I guess that’s the reason why all the doctors I consulted recommended to immediately remove the mass to get a definitive finding if it is benign or malignant. I was undergoing a hemi-thyroidectomy – removing the left lobe of my thyroid. The doctors told me that there is a possibility that they may need to do a second operation to remove the rest of my thyroid if the nodule turns out to be malignant. So I was also trying to ready myself for that possibility.

Mid-November, I finally had my surgery and it went smoothly. The only thing that got me is the horrible nausea and headache after the operation, which was probably the side effects of the anesthetics. Once I got over that, recovery went well.

A little over two weeks after the operation, I had my follow-up appointment with the surgeon and he told me the results of the biopsy. Findings was Hurthle cell adenoma – it was benign! I was relieved. I get to keep the rest of my thyroid for now. The surgeon also told me that it was a good that we have already removed the nodule because there may be a risk of it becoming malignant if it wasn’t removed.

There is a “thin line” between Hurthle cell adenoma (benign) and Hurthle cell carcinoma (malignant).

“If vascular invasion, invasion of adjacent tissues or complete capsular penetration (if the tumor is encapsulated) is demonstrated the tumor is considered malignant” (http://www.med.harvard.edu/JPNM/TF99_00/Nov23/WriteUp.html).

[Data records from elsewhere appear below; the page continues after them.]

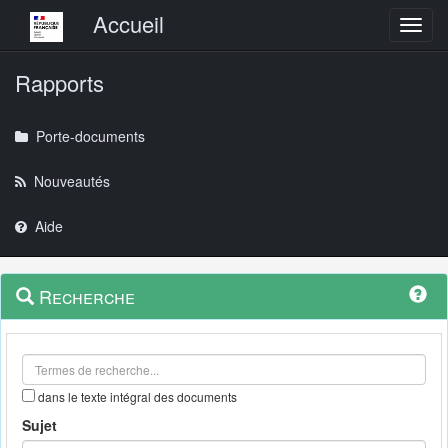
Menu principal
Accueil
Toggl
Rapports
Porte-documents
Nouveautés
Aide
Menu
Navigation
Recherche
contextuel
et
outils
annexes
dans le texte intégral des documents
Sujet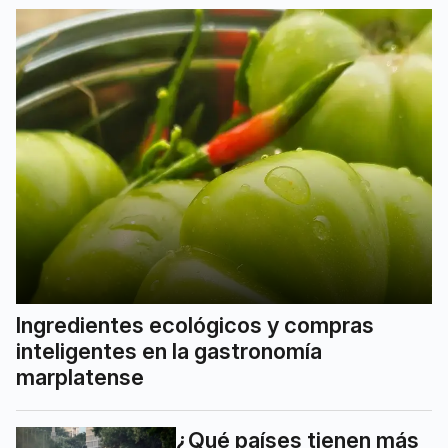
Ingredientes ecológicos y compras
inteligentes en la gastronomía
marplatense
¿Qué países tienen más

“Unlike many cancers, Hürthle cell cannot be definitively diagnosed with a fine needle aspiration (biopsy). While the biopsy may be suggestive of a tumor that may or may not be cancer, called a Hürthle cell neoplasm, the large majority of these will be found to be benign (called a Hürthle cell adenoma). The only way to confirm the diagnosis of cancer is by identifying capsular or vascular invasion (that is, invasive growth that is seen with cancer). This can only be determined after the nodule is surgically removed and examined by a pathologist in the laboratory… Once there is a diagnosis of a Hürthle cell neoplasm, surgery to remove the affected thyroid lobe is typically the next step to clarify the diagnosis. Only 15-30% of patients will receive a diagnosis of carcinoma after surgery, with the remainder finding the nodule was benign.” (https://www.oncolink.org/cancers/thyroid/all-about-huerthle-cell-carcinoma)

I’m super glad that its Hurthle cell adenoma and not Hurthle cell carcinoma.

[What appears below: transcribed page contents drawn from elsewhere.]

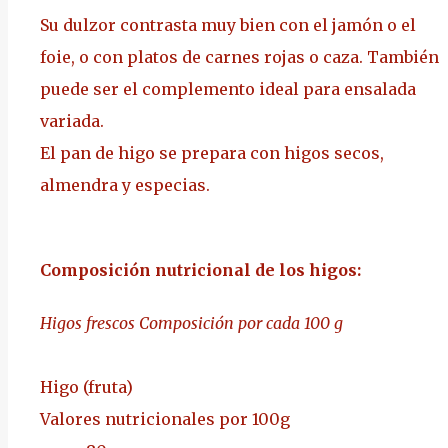
Su dulzor contrasta muy bien
con el jamón
o el
foie, o con platos de carnes rojas o caza. También
puede ser el complemento ideal para ensalada
variada.
El pan de higo se prepara con higos secos,
almendra y especias.
Composición nutricional de los higos:
Higos frescos Composición por cada 100 g
Higo (fruta)
Valores nutricionales por 100g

“Hürthle cell cancer has the highest incidence of metastasis among the differentiated thyroid cancers… The lungs, bones, and central nervous system are the most prevalent sites of metastases.” (http://emedicine.medscape.com/article/279462-overview)

“No widely accepted paradigm exists for the pathogenesis of follicular and Hürthle cell cancer of the thyroid. Some evidence suggests that a multistep adenoma-to-carcinoma pathway may be involved; however, this concept is not universally accepted. Many of the cells probably develop from preexisting adenomas, but a follicular carcinoma in situ is not recognized pathologically.” (http://emedicine.medscape.com/article/279462-overview#a5)

During that same follow-up, I also asked the doctor about the size of the nodule they removed, since I had a feeling before the surgery that it was slowly getting bigger. He told me that it was possibly around 4cm – indeed a little bit bigger than when it was first diagnosed just four months earlier. I’m so thankful for the perfect timing of when I noticed the lump, when it was diagnosed, when the doctors decided to take it out, and when I finally had the surgery. Otherwise if I or any of my doctors have ignored it, the outcome may have been different.

I’m almost back to my normal self, although I’m still avoiding heavy physical activities and my wound is still recovering from the swelling. I can move my neck, but not yet 100% back to its normal range. I have yet to see my specialist to find out if my remaining half-thyroid is producing enough hormones or if I need to take hormone supplements. But everything is good and well. I no longer need another operation or other therapies. I can start planning my life for 2017.